** WHAT THE EXERCISE ASKS **
Retype every record exactly. Leave the pictures out.

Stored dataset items
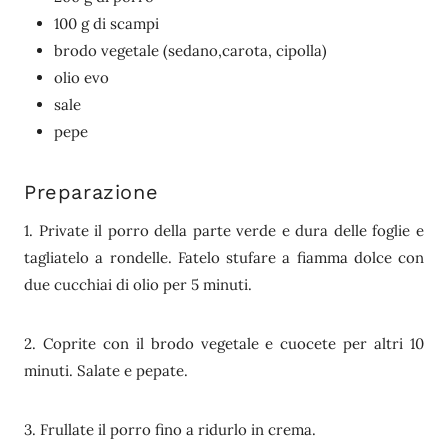
100 g di scampi
brodo vegetale (sedano,carota, cipolla)
olio evo
sale
pepe
Preparazione
1. Private il porro della parte verde e dura delle foglie e
tagliatelo a rondelle. Fatelo stufare a fiamma dolce con
due cucchiai di olio per 5 minuti.
2. Coprite con il brodo vegetale e cuocete per altri 10
minuti. Salate e pepate.
3. Frullate il porro fino a ridurlo in crema.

** EXERCISE RESPONSE **
100 g di scampi
brodo vegetale (sedano,carota, cipolla)
olio evo
sale
pepe
Preparazione
1. Private il porro della parte verde e dura delle foglie e
tagliatelo a rondelle. Fatelo stufare a fiamma dolce con
due cucchiai di olio per 5 minuti.
2. Coprite con il brodo vegetale e cuocete per altri 10
minuti. Salate e pepate.
3. Frullate il porro fino a ridurlo in crema.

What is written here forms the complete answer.